LORAIN COUNTY, Ohio — Kyle Work understands service to others. 

The Lorain County man is a Navy Veteran. He's been a firefighter, worked hazmat and bomb squad, worked for Homeland Security and then it all ended.

A congenital heart defect caused an aortic aneurysm. He spent weeks in the hospital undergoing five heart surgeries, and later survived two strokes.

"When that door shut cause of my health, I really thought I wasn't going to be able to help the public anymore which was a dream changer for me," Kyle explains.

But then he learned the Federal Emergency Management Agency, FEMA, was looking for reservists-- people to help disaster survivors.

"I've been around this my whole like so I was like, yeah let's do this," says Kyle.

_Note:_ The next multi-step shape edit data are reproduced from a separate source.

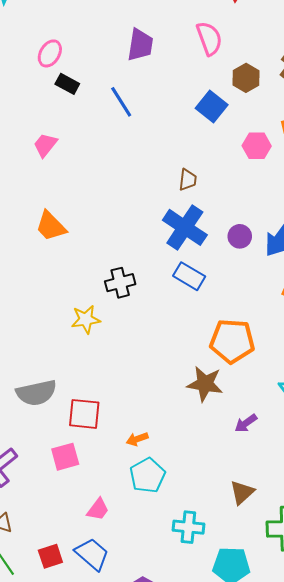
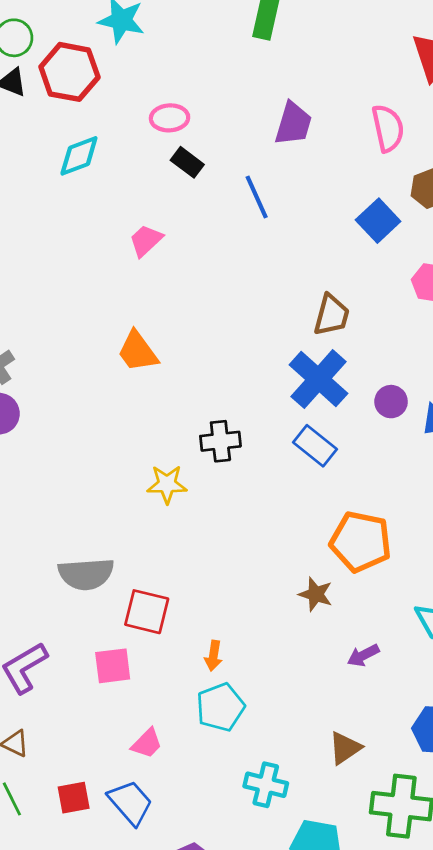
pink ellipse: (50, 53) -> (170, 118), turned 48
brown trapezoid: (188, 180) -> (331, 315), size x1.4
brown star: (205, 384) -> (316, 594), size x0.7
orange arrow: (137, 439) -> (213, 656), turned -70

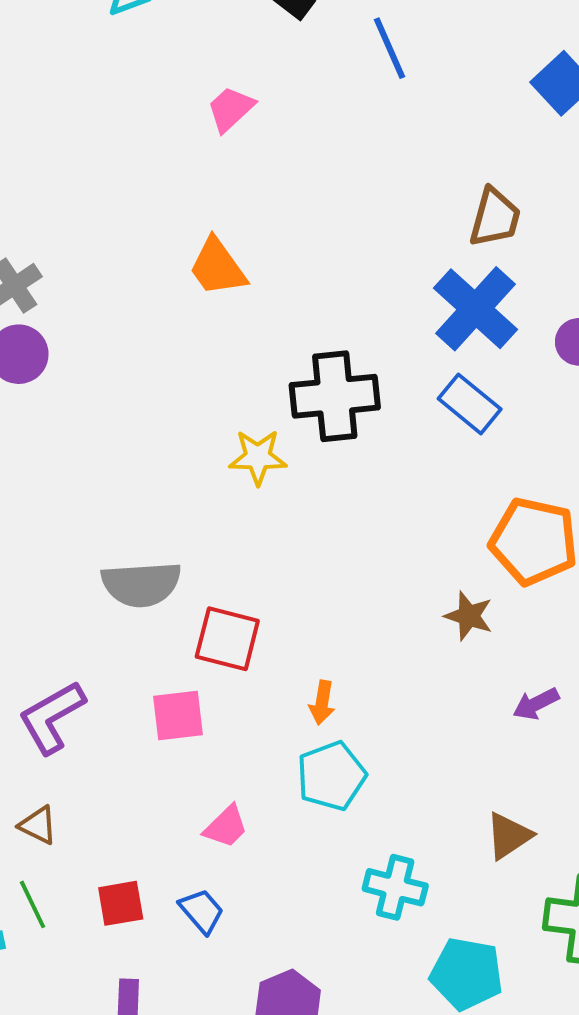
black cross: (220, 441) -> (335, 396), size x1.5
blue trapezoid: (130, 803) -> (202, 911), size x0.7

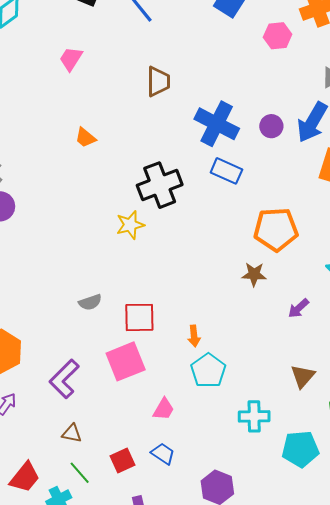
brown trapezoid: (495, 218) -> (158, 81), moved
orange trapezoid: (217, 267) -> (85, 138), size x0.7
gray semicircle: (141, 584) -> (90, 302), size x0.6
pink square: (178, 716) -> (126, 361), size x1.4

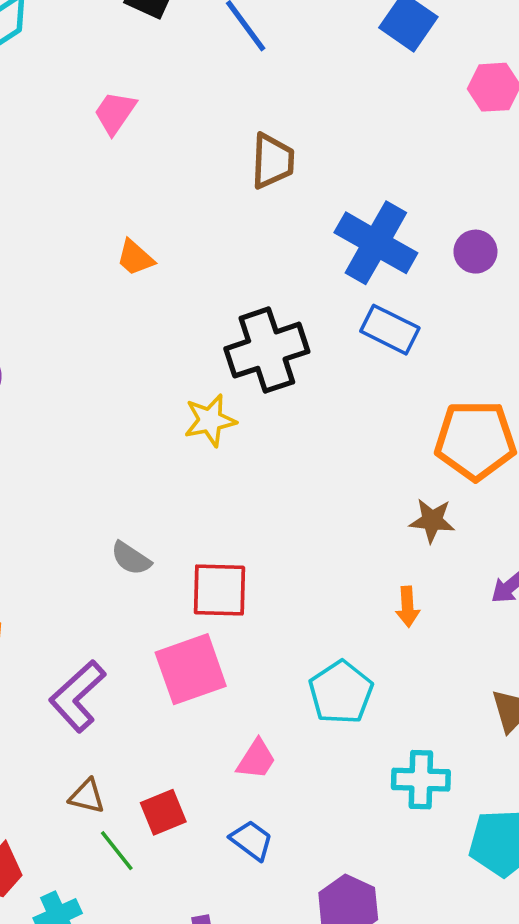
gray semicircle: (90, 302) -> (131, 558), turned 50
orange arrow: (194, 336) -> (408, 607), moved
red square: (122, 460) -> (163, 812), moved
green line: (80, 473) -> (117, 851), moved

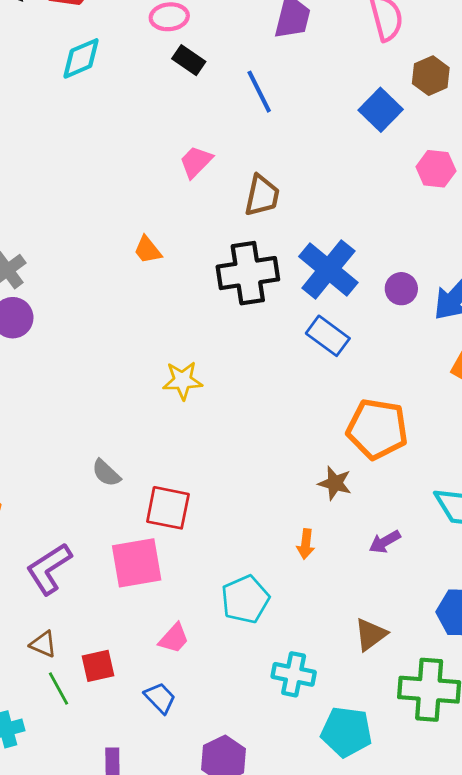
pink trapezoid: (115, 113) -> (196, 162), moved
black cross: (267, 350) -> (248, 273), moved

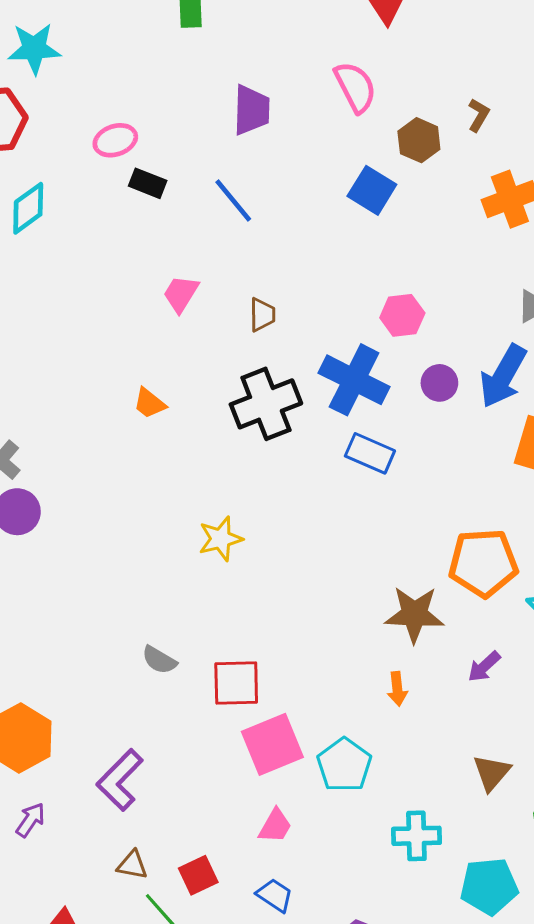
pink hexagon: (436, 169) -> (402, 315), moved
brown trapezoid: (262, 196) -> (262, 315), size x0.7
orange pentagon: (377, 429) -> (483, 563), moved
brown star: (335, 483) -> (414, 614), size x1.5
pink square: (137, 563) -> (272, 744), moved

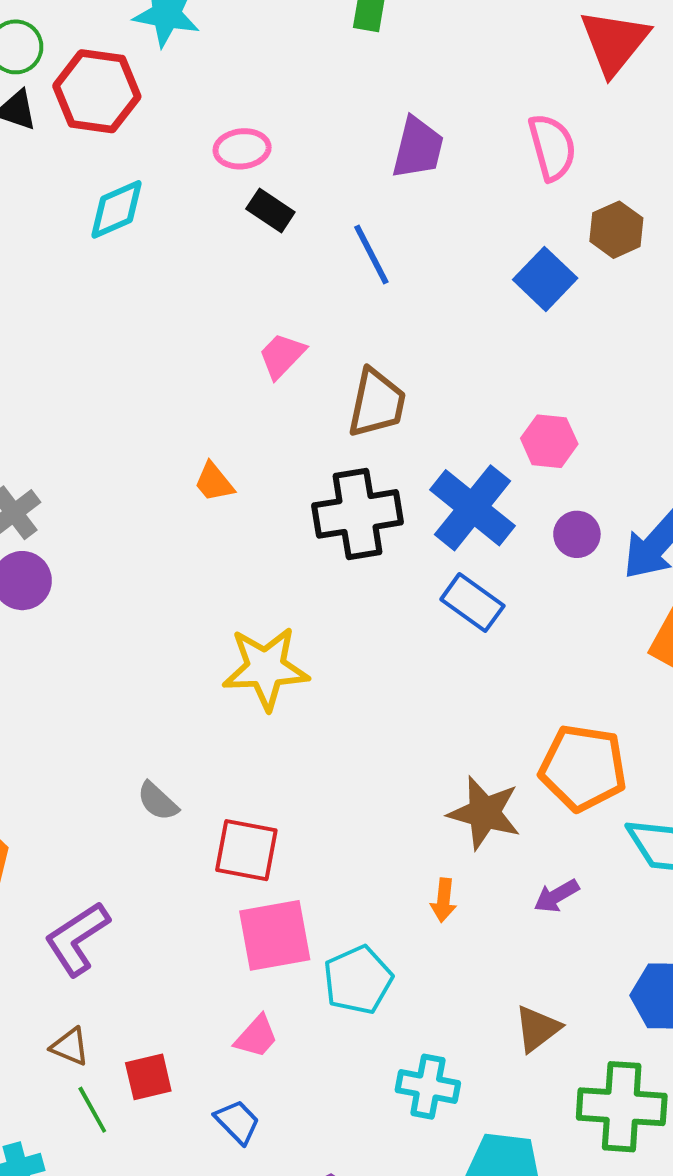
brown trapezoid: (262, 315) -> (377, 403), size x1.6
yellow star: (221, 539) -> (266, 668), size x1.5

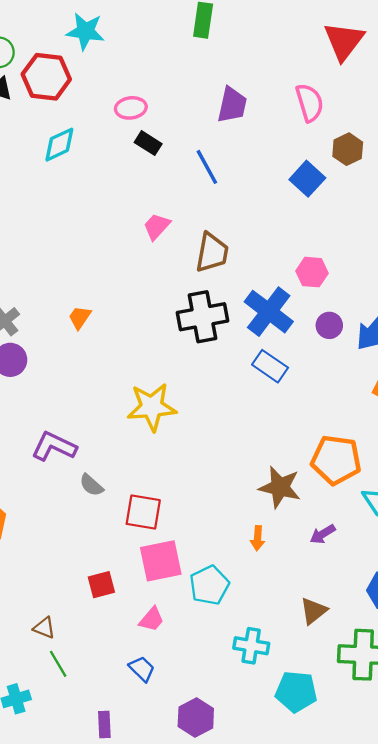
orange trapezoid: (214, 482) -> (80, 317), moved, turned 75
purple L-shape: (77, 939) -> (54, 447), moved, turned 60
red square: (148, 1077) -> (101, 585), moved

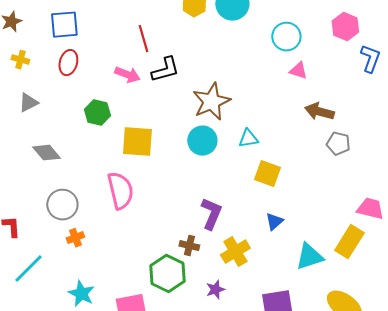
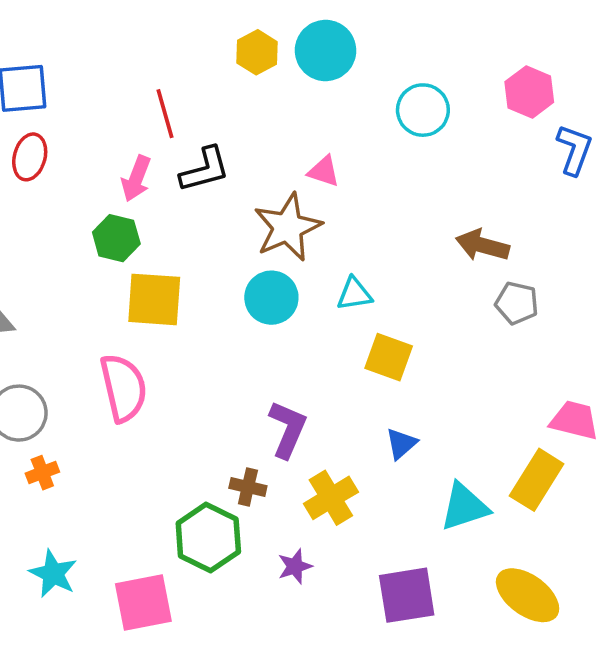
pink triangle: (298, 71) -> (324, 171), moved
pink arrow: (127, 75) -> (136, 179), turned 90
green hexagon: (97, 113) -> (116, 238), moved

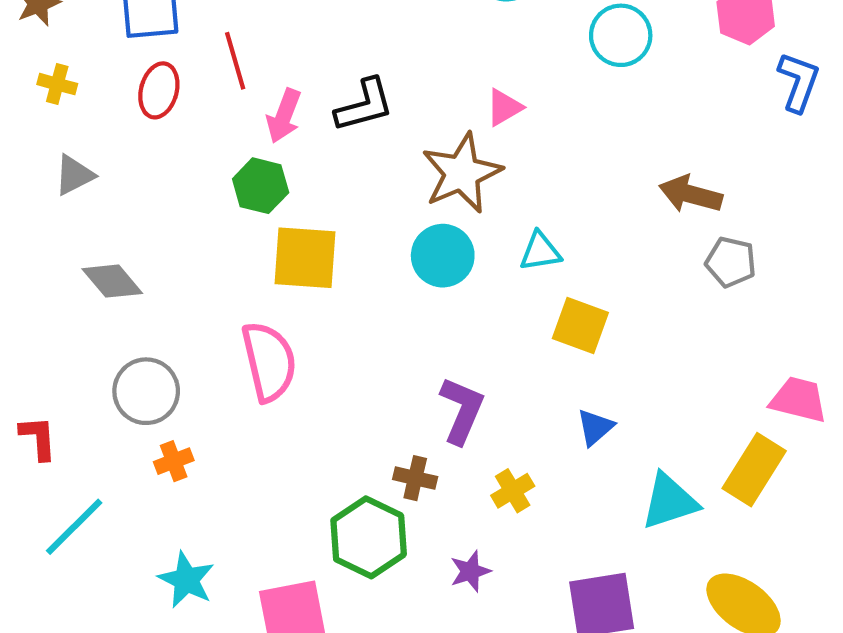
red line: (165, 114) -> (235, 61), moved
pink triangle: (324, 171) -> (504, 107), turned -48
yellow cross: (331, 498) -> (513, 491), size x0.7

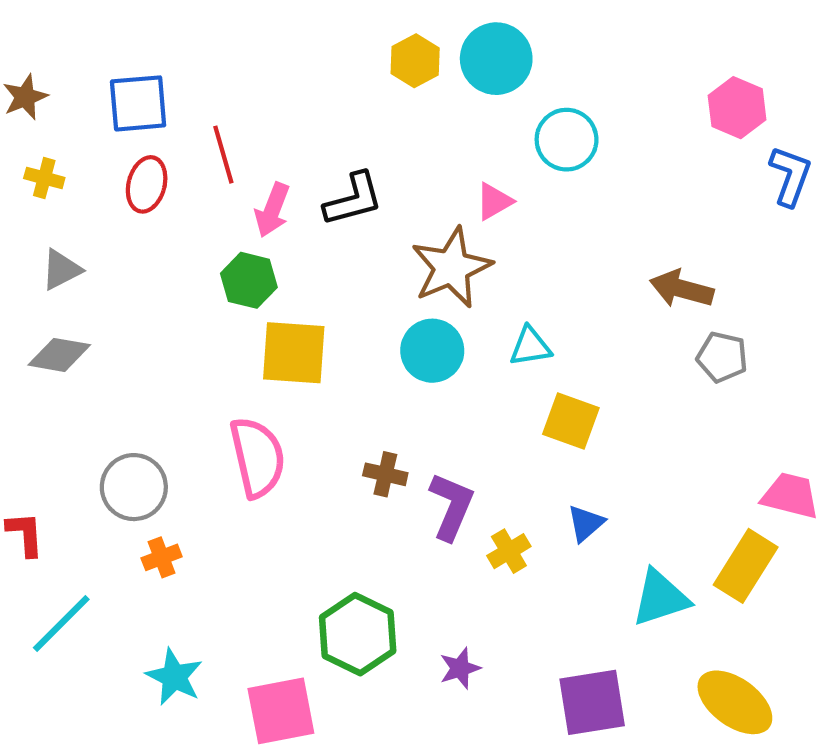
cyan circle: (621, 35) -> (567, 140), moved
gray diamond: (112, 281) -> (59, 355), moved, turned -40
brown cross: (415, 478) -> (385, 474), moved
yellow cross: (513, 491) -> (509, 551), moved

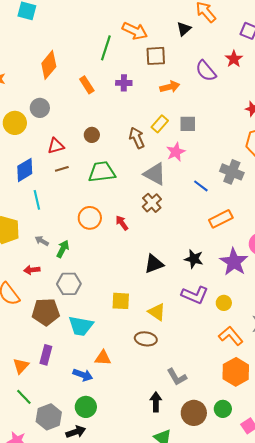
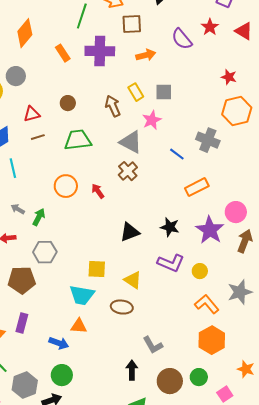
purple cross: (124, 83) -> (100, 51), size x1.8
yellow rectangle: (160, 124) -> (136, 92), turned -72
cyan trapezoid: (81, 326) -> (82, 295), moved

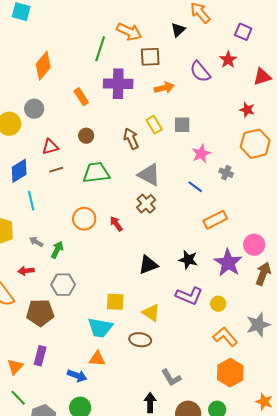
red triangle: (244, 31) -> (262, 77), moved, turned -48
orange rectangle: (63, 53) -> (81, 97), moved
pink star: (152, 120) -> (201, 154), moved
gray cross: (208, 140) -> (226, 173), size x0.6

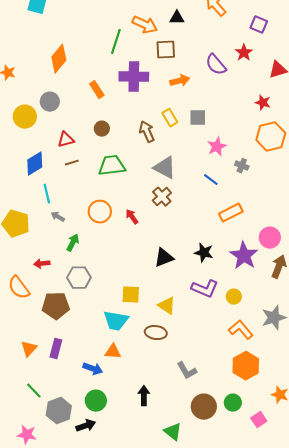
black triangle: (178, 30) -> (177, 18), moved, turned 42
gray arrow: (36, 242) -> (58, 217), moved
orange triangle: (15, 367) -> (29, 349), moved
black arrow: (150, 403) -> (144, 396), moved

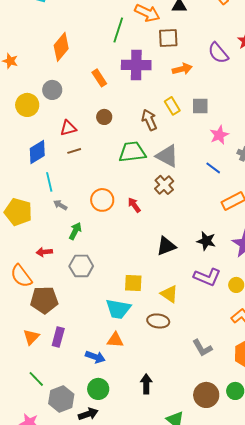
green trapezoid: (112, 166) -> (132, 152), moved
brown pentagon: (56, 306) -> (44, 300), moved
gray L-shape: (187, 371) -> (202, 348), moved

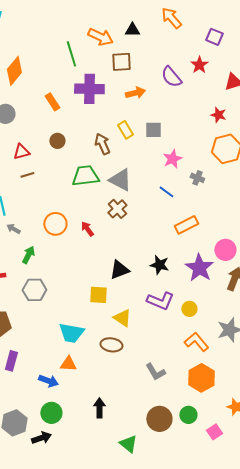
green line: (118, 30) -> (71, 54), turned -35
yellow square: (133, 283) -> (98, 295), moved

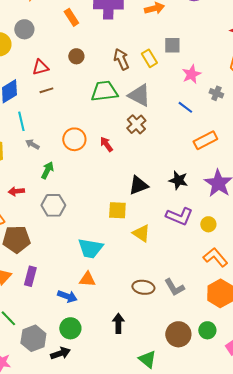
yellow rectangle: (125, 130) -> (149, 58), moved
brown ellipse: (111, 345) -> (143, 287), moved

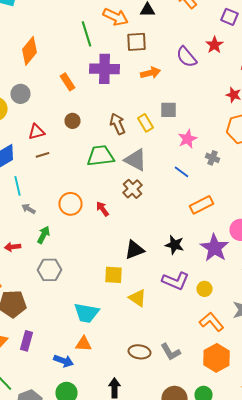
red arrow: (16, 191) -> (12, 247), moved

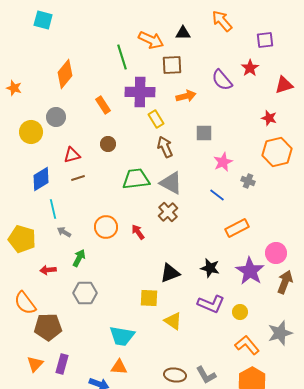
purple square: (230, 17) -> (265, 40), turned -30
yellow rectangle: (146, 123) -> (156, 119), moved
brown arrow: (118, 124) -> (165, 147), moved

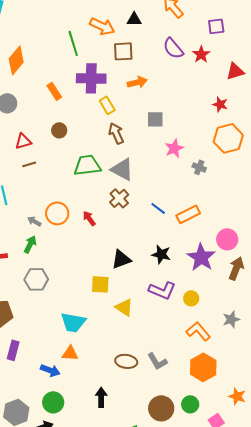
purple semicircle: (222, 80) -> (173, 48), moved
blue line: (217, 195) -> (158, 208), moved
gray arrow: (64, 232) -> (34, 221), moved
gray star: (280, 333) -> (231, 319), size x0.7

On September first, just after his 30th birthday, he deployed south to Louisiana, ravaged by Hurricane Laura.

"It's like being in the service again, everything is last minute, which I'm fine with," Kyle says.

He works twelve-hour days, seven days a week, helping those who've lost everything.

"My job is to try and get people back on their feet no matter how long it takes," he explains.

In the past, FEMA workers could go door-to-door, but the pandemic changed that process.

"Because of COVID now and the restrictions we have they set us up at sites, basically drop centers, people come in they register for assistance, we see what we can get them help with whether it's individual housing, trying to replace some of their personal property, car damage we're even trying to get people low interest small business loans," says Kyle. 

He's also the boots on the ground in the middle of devastation.

"We go around with our cell phones and logs and show that there's telephone lines down here, power lines down there, trying to diagnose what's critical what's not," he says.

But it's the people who make those long hours rewarding.

"If I don't make somebody laugh in the registration or at least smile, my job isn't done these people have lost so much so for me, I can't do fire or anything anymore due to my health, but I'm still able to help out the general public doesn't matter that it's not even in my state," Kyle says.

Just when he thought it was time to go home, more hurricanes hit. And now he's in another state helping a new set of people. But this has always been more than a mission in his life. It's a calling.

"As bad as this disaster has been here, there are so many good memories that I've made with people and that's what it's all about, it's not just about trying to rebuild their houses and their lives but also their spirits and everything else," Kyle says.

It's been 43 days since he's seen Ohio, and another hurricane is brewing. He's prepared to stay until the job is done.